KARŞI TARAFIN SAVUNMASI: Eyleminin “Ticaret yapmak veya Devlet memurlarına yasaklanan diğer kazanç getirici faaliyetlerde bulunmak” disiplin suçu kapsamında değerlendirilemeyeceği, aksine “Görevi ile ilgili olarak her ne şekilde olursa olsun çıkar sağlamak” kapsamında değerlendirilmesi gerektiği, halbuki muhakkikin ilk raporuna göre teklif edilen 657 sayılı Kanun’un 125/D-c bendindeki çıkar sağlama nedeniyle cezalandırılmasına karar verildiği, 2014 yılında 125/D-h bendinden ticaret yapmak fiilinden ceza verildiği, buna dayanarak tekerrür hükümlerinin uygulanamayacağı, çünkü bu eyleminin görev ile ilgili çıkar sağlamak olduğu, kendisinin tekerrür hükümlerinden cezalandırılması için bu şekilde tek bir eylemi hakkında iki farklı maddeden cezalandırılması hem hukuki belirlilik ilkesinin ihlali hem de işlemin hukuka aykırı olduğu belirtilerek istemin reddi gerektiği savunulmuştur.

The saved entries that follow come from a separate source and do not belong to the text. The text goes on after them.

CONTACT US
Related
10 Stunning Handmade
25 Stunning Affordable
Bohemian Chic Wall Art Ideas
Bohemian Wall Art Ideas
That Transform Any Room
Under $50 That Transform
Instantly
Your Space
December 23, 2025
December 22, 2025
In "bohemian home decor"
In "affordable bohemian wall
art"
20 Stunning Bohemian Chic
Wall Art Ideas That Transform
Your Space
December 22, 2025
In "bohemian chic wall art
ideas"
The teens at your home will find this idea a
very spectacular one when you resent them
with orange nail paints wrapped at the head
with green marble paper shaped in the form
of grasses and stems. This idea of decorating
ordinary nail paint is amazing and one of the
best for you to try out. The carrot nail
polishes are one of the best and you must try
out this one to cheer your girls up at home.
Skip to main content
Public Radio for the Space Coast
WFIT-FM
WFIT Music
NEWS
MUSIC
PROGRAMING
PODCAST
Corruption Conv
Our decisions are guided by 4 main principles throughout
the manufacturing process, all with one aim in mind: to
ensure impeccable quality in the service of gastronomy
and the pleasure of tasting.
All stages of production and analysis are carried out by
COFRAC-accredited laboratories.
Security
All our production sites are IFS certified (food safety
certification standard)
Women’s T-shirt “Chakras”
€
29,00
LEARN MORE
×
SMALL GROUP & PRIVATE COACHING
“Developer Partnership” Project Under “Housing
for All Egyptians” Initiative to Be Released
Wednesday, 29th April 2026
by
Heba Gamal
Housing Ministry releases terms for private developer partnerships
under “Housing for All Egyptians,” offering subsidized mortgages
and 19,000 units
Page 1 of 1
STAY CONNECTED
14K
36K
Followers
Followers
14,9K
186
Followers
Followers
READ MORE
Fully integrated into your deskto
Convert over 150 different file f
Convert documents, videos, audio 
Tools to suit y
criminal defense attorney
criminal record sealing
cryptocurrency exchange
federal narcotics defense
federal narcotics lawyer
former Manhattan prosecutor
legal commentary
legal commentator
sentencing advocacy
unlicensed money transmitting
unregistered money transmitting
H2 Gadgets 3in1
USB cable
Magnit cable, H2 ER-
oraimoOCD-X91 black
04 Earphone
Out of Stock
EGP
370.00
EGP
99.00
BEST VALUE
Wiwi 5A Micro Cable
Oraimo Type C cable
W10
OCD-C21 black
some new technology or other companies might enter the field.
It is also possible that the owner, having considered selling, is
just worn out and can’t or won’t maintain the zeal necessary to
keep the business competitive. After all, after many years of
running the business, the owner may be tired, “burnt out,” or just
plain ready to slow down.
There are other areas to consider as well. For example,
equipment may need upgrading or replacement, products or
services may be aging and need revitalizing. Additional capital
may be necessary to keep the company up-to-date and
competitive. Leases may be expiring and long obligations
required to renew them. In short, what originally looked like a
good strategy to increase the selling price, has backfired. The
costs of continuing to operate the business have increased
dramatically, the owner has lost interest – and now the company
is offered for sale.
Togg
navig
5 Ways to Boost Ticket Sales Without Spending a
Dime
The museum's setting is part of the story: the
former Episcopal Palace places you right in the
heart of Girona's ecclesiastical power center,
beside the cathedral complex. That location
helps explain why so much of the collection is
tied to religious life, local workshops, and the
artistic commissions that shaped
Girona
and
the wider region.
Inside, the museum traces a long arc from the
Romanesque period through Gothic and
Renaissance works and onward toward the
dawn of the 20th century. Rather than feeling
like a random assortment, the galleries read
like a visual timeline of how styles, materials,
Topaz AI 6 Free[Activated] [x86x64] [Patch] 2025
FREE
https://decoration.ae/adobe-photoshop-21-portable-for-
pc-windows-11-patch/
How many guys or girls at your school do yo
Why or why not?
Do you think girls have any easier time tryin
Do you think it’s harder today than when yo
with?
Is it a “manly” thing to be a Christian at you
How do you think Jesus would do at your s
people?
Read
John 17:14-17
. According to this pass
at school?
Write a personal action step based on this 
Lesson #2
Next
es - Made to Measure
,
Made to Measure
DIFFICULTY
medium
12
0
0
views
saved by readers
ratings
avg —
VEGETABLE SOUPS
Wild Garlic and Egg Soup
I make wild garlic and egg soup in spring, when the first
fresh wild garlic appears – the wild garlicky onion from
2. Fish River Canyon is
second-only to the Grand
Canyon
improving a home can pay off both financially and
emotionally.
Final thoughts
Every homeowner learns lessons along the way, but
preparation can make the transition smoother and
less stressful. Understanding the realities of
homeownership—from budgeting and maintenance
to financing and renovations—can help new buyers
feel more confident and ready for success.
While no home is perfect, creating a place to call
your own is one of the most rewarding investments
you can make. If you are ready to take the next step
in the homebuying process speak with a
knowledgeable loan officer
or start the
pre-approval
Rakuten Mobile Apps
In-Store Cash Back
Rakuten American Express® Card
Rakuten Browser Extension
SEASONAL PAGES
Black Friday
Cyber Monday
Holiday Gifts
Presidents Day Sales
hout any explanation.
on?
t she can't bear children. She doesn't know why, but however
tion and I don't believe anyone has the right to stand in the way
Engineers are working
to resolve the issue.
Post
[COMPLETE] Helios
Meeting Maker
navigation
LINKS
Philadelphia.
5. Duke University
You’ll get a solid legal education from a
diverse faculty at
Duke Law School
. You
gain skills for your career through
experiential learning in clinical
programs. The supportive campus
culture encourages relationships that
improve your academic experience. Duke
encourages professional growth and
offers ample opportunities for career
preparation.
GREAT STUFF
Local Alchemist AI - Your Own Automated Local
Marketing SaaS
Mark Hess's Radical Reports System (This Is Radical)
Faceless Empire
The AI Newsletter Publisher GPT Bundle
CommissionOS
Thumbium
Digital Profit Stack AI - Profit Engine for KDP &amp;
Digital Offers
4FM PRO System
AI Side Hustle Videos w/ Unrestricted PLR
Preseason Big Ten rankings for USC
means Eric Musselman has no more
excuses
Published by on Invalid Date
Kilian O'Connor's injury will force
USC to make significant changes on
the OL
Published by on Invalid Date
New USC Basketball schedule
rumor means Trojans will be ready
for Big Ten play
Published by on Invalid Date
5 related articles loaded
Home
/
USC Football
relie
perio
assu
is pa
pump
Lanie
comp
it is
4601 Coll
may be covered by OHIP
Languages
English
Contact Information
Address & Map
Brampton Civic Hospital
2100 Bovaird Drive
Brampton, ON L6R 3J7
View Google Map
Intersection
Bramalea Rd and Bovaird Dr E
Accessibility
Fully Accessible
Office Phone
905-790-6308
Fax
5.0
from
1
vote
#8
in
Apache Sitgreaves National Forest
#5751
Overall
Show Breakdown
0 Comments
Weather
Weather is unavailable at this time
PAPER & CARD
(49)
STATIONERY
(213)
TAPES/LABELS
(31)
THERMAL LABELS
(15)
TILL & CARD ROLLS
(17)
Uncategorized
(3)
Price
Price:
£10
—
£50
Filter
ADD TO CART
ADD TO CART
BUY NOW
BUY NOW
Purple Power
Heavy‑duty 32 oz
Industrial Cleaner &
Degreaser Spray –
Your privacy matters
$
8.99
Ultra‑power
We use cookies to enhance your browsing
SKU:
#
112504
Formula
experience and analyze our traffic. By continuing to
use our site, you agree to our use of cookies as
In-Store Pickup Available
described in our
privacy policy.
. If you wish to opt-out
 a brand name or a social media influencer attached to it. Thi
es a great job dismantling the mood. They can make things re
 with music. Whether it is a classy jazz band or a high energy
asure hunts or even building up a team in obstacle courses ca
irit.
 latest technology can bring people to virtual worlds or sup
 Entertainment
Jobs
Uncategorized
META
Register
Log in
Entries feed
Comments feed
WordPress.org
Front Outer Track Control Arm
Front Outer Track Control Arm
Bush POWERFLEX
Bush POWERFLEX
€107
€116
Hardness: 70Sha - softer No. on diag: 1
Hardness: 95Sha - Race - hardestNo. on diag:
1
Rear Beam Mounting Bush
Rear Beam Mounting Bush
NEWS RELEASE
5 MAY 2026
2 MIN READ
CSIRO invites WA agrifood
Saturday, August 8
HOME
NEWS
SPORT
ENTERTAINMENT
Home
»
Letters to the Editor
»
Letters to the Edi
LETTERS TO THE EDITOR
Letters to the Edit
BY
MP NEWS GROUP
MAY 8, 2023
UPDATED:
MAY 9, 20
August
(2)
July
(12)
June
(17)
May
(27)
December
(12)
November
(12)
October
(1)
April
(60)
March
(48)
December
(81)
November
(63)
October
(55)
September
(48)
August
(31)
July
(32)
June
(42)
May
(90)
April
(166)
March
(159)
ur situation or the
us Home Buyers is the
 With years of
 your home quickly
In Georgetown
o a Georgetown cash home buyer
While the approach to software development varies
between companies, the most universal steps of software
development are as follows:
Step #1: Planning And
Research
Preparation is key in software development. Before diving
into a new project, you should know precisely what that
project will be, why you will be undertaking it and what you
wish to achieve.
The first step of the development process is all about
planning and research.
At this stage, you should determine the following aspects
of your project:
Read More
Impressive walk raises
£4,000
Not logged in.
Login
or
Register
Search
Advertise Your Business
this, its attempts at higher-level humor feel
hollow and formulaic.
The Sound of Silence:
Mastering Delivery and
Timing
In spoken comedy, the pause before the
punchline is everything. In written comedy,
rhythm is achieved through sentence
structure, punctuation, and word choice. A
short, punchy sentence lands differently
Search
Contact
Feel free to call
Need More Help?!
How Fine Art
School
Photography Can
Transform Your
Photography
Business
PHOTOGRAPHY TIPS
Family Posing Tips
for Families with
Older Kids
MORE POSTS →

DANIŞTAY TETKİK HÂKİMİ : …
DÜŞÜNCESİ : Temyiz isteminin reddi ile usul ve yasaya uygun olan Bölge İdare Mahkemesi kararının onanması gerektiği düşünülmektedir.

TÜRK MİLLETİ ADINA
Karar veren Danıştay Onikinci Dairesince, Tetkik Hâkiminin açıklamaları dinlendikten ve dosyadaki belgeler incelendikten sonra işin gereği görüşüldü:

HUKUKİ DEĞERLENDİRME:
Bölge idare mahkemelerinin nihai kararlarının temyizen bozulması, 2577 sayılı İdari Yargılama Usulü Kanunu’nun 49. maddesinde yer alan sebeplerden birinin varlığı hâlinde mümkündür.
Temyizen incelenen karar usul ve hukuka uygun olup, dilekçede ileri sürülen temyiz nedenleri kararın bozulmasını gerektirecek nitelikte görülmemiştir.

KARAR SONUCU:
Açıklanan nedenlerle;
1. Davalı idarenin temyiz isteminin reddine,
2. Davanın yukarıda özetlenen gerekçeyle reddine ilişkin İdare Mahkemesi kararına karşı yapılan istinaf başvurusunun kabulü, İdare Mahkemesi kararının kaldırılması ve dava konusu işlemin iptali yolundaki temyize konu … Bölge İdare Mahkemesi … İdari Dava Dairesinin … tarih ve E:…, K:… sayılı kararının ONANMASINA,
3. Temyiz giderlerinin istemde bulunan üzerinde bırakılmasına,
4. 2577 sayılı İdari Yargılama Usulü Kanunu’nun 50. maddesi uyarınca, bu kararın taraflara tebliğini ve bir örneğinin de … Bölge İdare Mahkemesi … İdari Dava Dairesine gönderilmesini teminen dosyanın … İdare Mahkemesine gönderilmesine, kesin olarak 28/03/2023 tarihinde oybirliğiyle karar verildi.